Collected data:
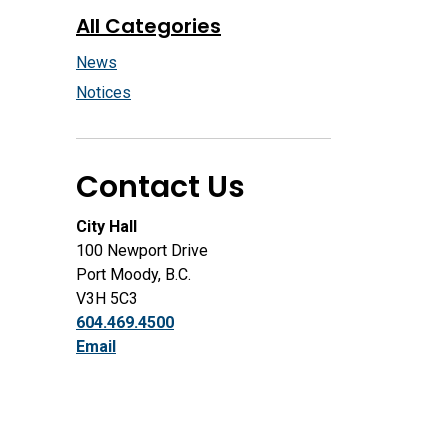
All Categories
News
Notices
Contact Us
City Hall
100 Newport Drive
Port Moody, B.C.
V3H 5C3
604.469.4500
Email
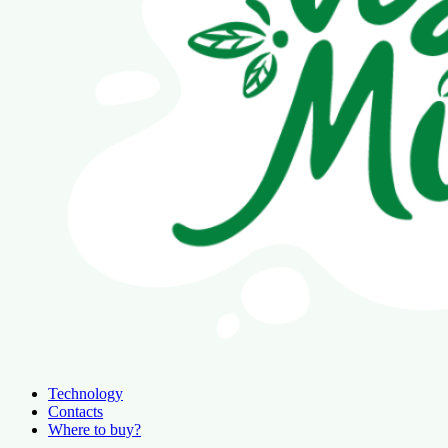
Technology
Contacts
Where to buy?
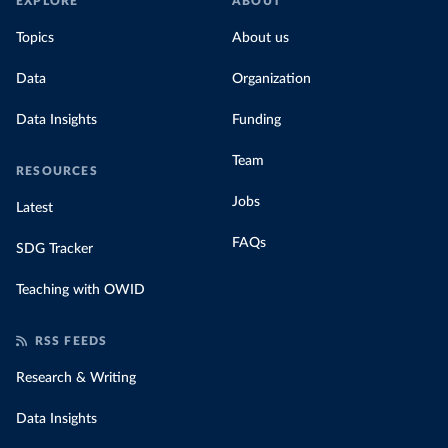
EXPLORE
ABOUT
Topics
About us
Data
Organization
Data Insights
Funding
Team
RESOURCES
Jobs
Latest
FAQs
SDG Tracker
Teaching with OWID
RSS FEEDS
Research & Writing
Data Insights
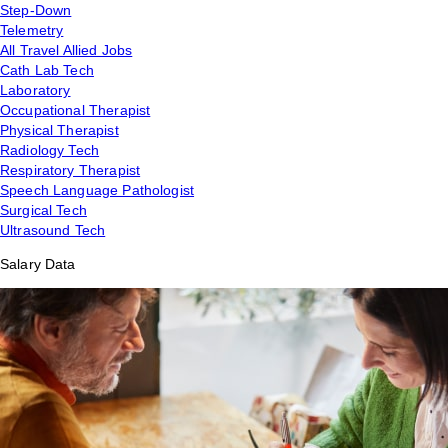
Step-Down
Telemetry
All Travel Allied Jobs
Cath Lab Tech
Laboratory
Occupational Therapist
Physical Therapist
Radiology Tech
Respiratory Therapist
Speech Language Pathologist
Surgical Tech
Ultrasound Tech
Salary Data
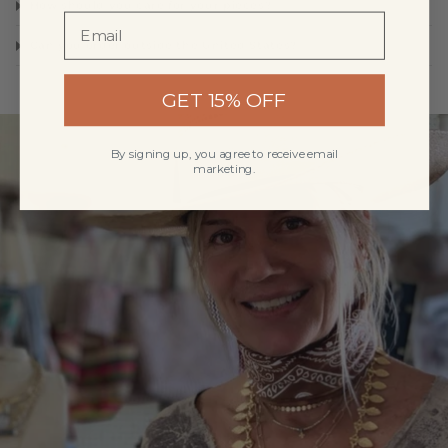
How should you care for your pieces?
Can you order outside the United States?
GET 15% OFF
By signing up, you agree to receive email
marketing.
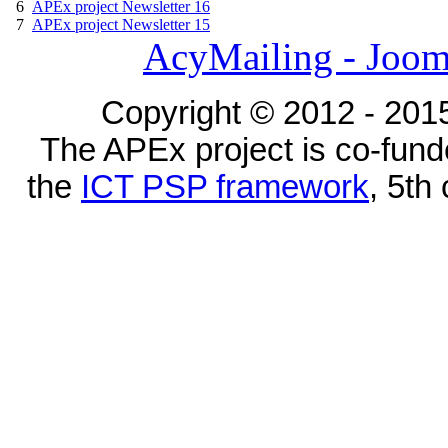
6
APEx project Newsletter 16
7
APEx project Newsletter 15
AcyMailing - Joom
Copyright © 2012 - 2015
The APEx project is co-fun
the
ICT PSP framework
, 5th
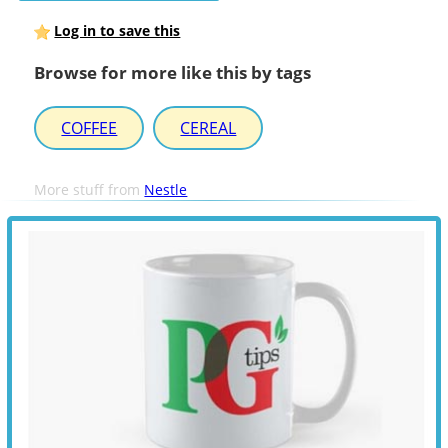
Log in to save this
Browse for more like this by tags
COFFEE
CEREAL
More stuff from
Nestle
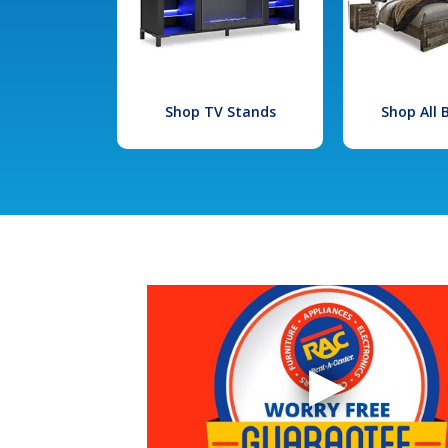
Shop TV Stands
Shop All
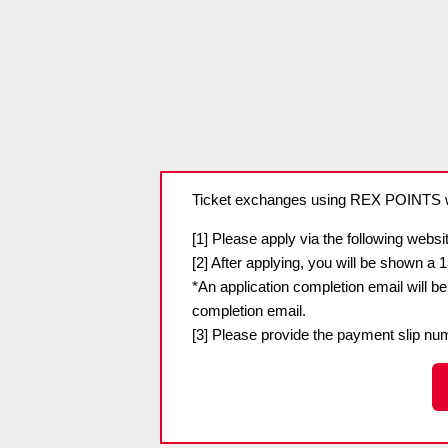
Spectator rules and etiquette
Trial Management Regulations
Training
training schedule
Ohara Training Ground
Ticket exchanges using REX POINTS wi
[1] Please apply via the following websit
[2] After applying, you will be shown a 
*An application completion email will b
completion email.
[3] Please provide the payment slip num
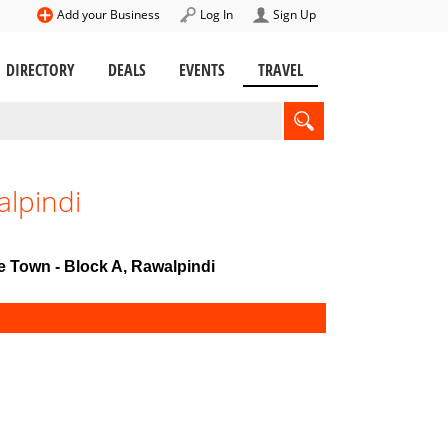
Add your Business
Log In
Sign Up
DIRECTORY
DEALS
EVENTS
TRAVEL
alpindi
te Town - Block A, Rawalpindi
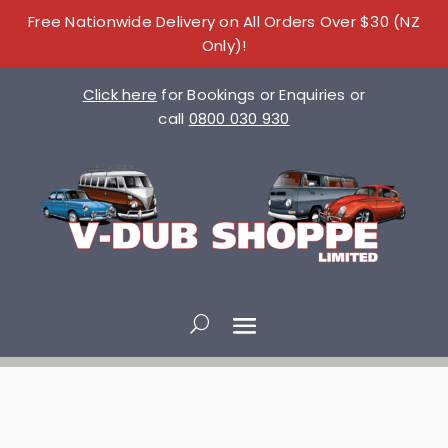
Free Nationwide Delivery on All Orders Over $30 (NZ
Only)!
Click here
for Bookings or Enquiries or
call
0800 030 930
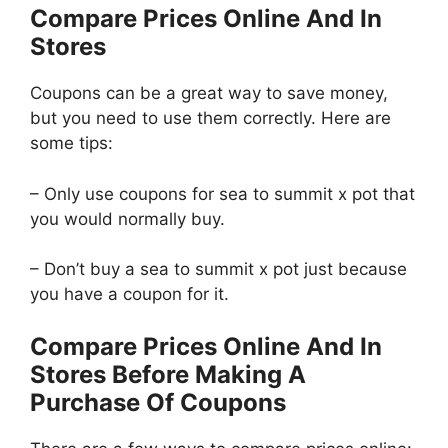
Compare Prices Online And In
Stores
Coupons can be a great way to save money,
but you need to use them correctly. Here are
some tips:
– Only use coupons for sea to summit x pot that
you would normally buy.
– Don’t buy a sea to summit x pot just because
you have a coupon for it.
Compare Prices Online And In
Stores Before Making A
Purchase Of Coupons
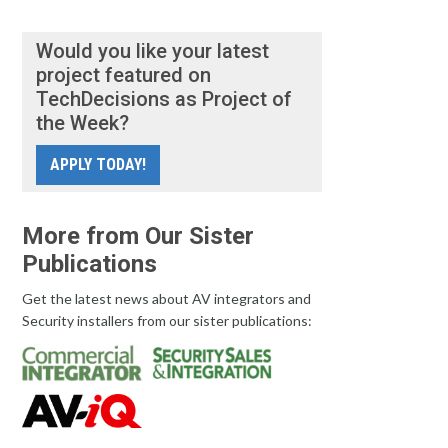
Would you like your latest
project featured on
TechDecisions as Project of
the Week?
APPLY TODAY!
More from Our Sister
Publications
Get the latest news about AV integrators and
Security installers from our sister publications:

* [AIM OF THE TASK]: Your copy of the entries must be exact and must contain no pictures.

* [RESPONSE TO THIS TASK]:
All Categories
News
Notices
Contact Us
City Hall
100 Newport Drive
Port Moody, B.C.
V3H 5C3
604.469.4500
Email
Technology
Contacts
Where to buy?
EXPLORE
ABOUT
Topics
About us
Data
Organization
Data Insights
Funding
Team
RESOURCES
Jobs
Latest
FAQs
SDG Tracker
Teaching with OWID
RSS FEEDS
Research & Writing
Data Insights
Step-Down
Telemetry
All Travel Allied Jobs
Cath Lab Tech
Laboratory
Occupational Therapist
Physical Therapist
Radiology Tech
Respiratory Therapist
Speech Language Pathologist
Surgical Tech
Ultrasound Tech
Salary Data
How should you care for your pieces?
Can you order outside the United States?
GET 15% OFF
By signing up, you agree to receive email
marketing.
6
APEx project Newsletter 16
7
APEx project Newsletter 15
AcyMailing - Joom
Copyright © 2012 - 2015
The APEx project is co-fun
the
ICT PSP framework
, 5th
Log in to save this
Browse for more like this by tags
COFFEE
CEREAL
More stuff from
Nestle
Shop TV Stands
Shop All
Spectator rules and etiquette
Trial Management Regulations
Training
training schedule
Ohara Training Ground
Ticket exchanges using REX POINTS wi
[1] Please apply via the following websit
[2] After applying, you will be shown a 
*An application completion email will b
completion email.
[3] Please provide the payment slip num
Add your Business
Log In
Sign Up
DIRECTORY
DEALS
EVENTS
TRAVEL
alpindi
te Town - Block A, Rawalpindi
Free Nationwide Delivery on All Orders Over $30 (NZ
Only)!
Click here
for Bookings or Enquiries or
call
0800 030 930
Compare Prices Online And In
Stores
Coupons can be a great way to save money,
but you need to use them correctly. Here are
some tips:
– Only use coupons for sea to summit x pot that
you would normally buy.
– Don’t buy a sea to summit x pot just because
you have a coupon for it.
Compare Prices Online And In
Stores Before Making A
Purchase Of Coupons
Would you like your latest
project featured on
TechDecisions as Project of
the Week?
APPLY TODAY!
More from Our Sister
Publications
Get the latest news about AV integrators and
Security installers from our sister publications:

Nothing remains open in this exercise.